▶

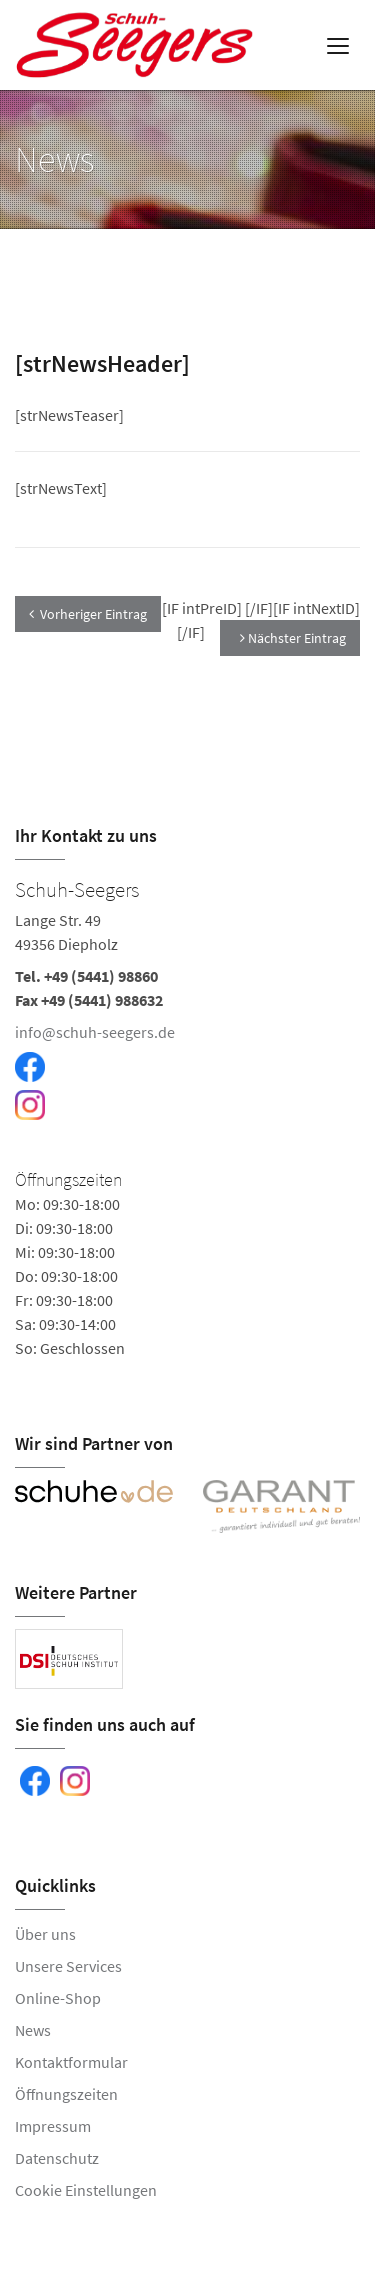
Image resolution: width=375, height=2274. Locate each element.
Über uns (45, 1934)
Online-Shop (58, 1998)
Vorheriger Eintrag (88, 614)
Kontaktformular (71, 2062)
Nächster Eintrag (293, 638)
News (33, 2030)
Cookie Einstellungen (86, 2190)
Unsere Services (68, 1966)
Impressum (53, 2126)
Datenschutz (57, 2158)
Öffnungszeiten (66, 2094)
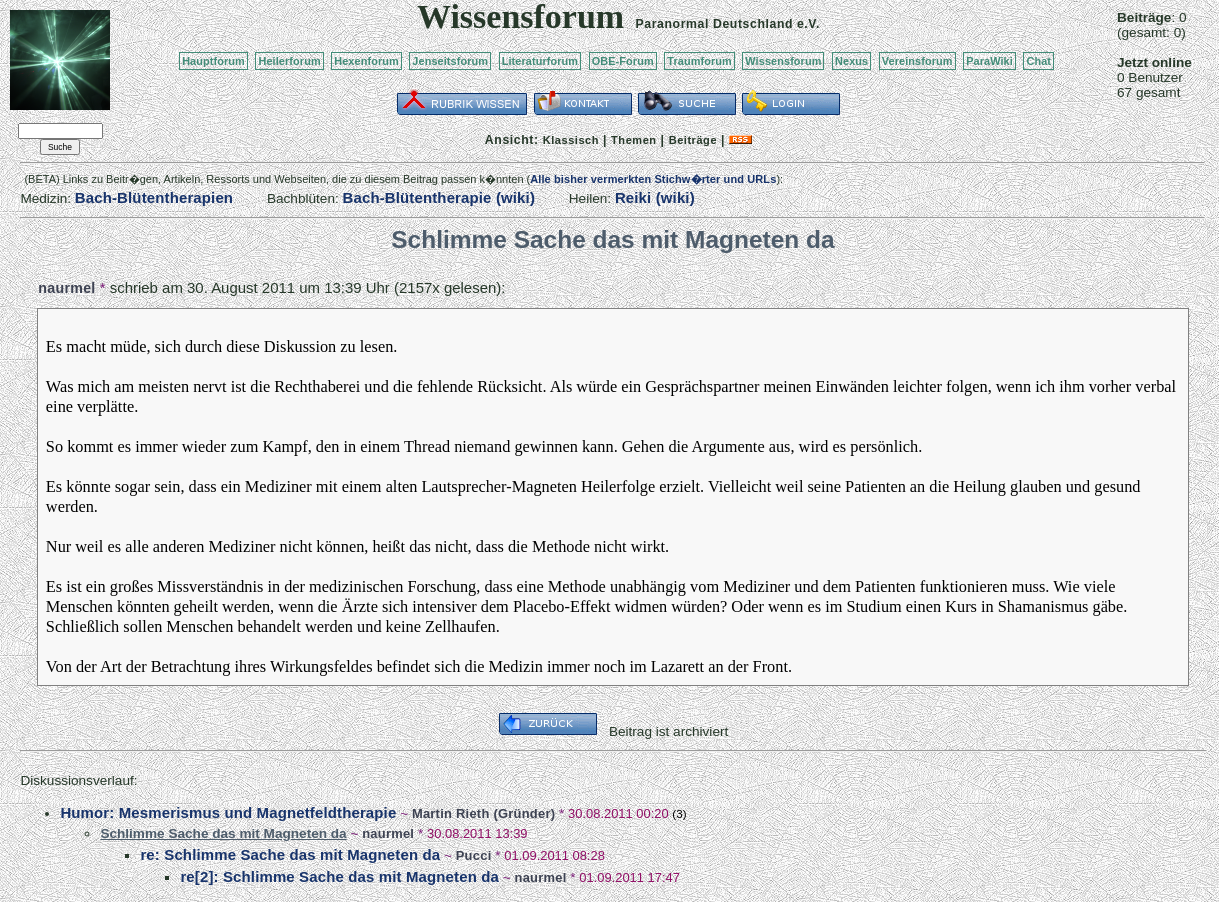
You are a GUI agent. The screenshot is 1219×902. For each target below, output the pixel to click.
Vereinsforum (917, 61)
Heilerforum (289, 61)
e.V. (808, 24)
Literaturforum (540, 61)
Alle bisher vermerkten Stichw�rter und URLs (653, 179)
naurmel (66, 288)
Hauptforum (213, 61)
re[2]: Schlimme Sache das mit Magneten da (339, 876)
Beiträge (693, 140)
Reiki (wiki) (655, 197)
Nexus (851, 61)
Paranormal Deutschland (715, 24)
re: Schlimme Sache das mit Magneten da (290, 854)
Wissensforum (783, 61)
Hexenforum (366, 61)
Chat (1038, 61)
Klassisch (571, 140)
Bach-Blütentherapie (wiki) (439, 197)
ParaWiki (989, 61)
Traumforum (699, 61)
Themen (633, 140)
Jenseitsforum (450, 61)
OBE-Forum (623, 61)
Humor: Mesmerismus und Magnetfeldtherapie (228, 812)
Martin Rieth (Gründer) (483, 813)
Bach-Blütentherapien (154, 197)
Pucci (474, 855)
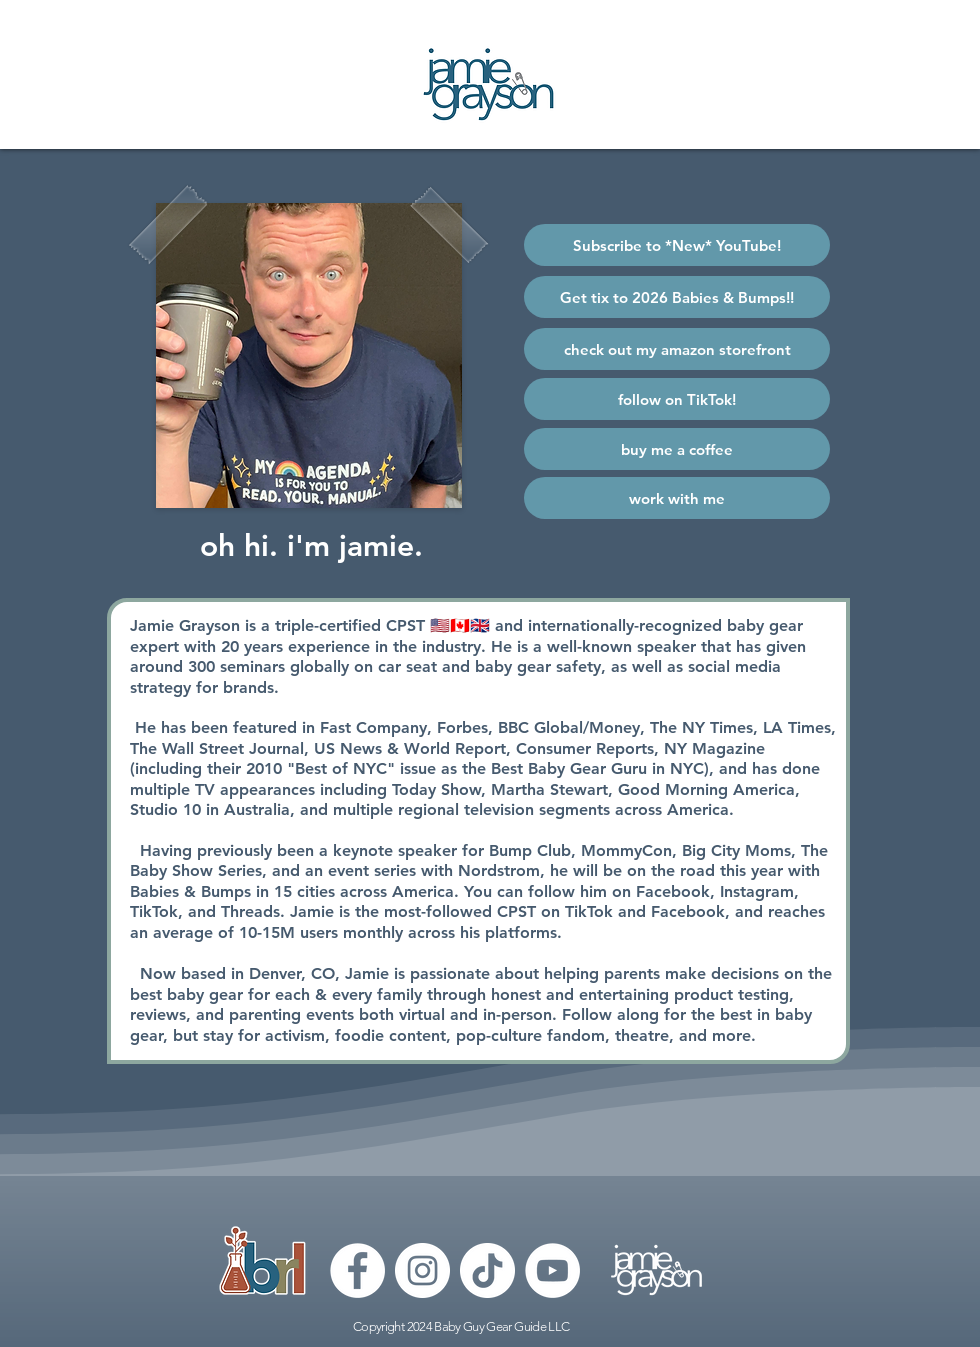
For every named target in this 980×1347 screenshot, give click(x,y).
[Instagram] (422, 1270)
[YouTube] (552, 1270)
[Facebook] (357, 1270)
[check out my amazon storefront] (677, 349)
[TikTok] (487, 1270)
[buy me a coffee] (677, 449)
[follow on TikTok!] (677, 399)
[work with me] (677, 498)
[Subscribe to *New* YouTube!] (677, 245)
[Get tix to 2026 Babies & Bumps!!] (677, 297)
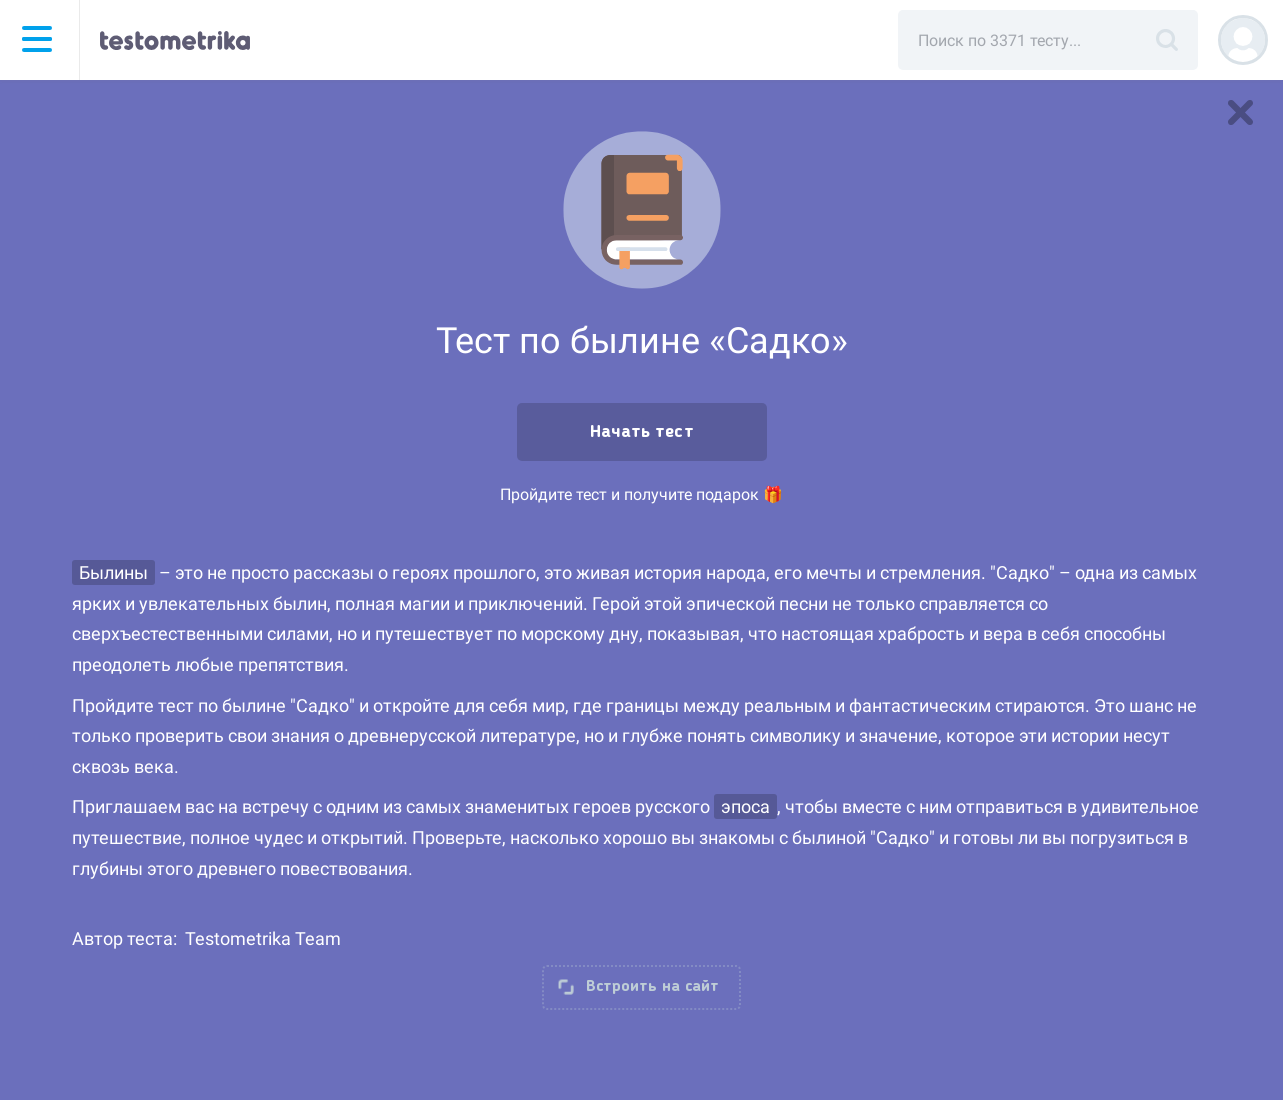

◀

§ **EXERCISE INSTRUCTIONS**
Among the lines above, return those that hold the word "each".

§ **ANSWER FOR THE TASK**
Image resolution: width=375, height=2274. Locate each element.
You are a GUI agent. The screenshot is 1219×902. For each target below, output the pixel to click.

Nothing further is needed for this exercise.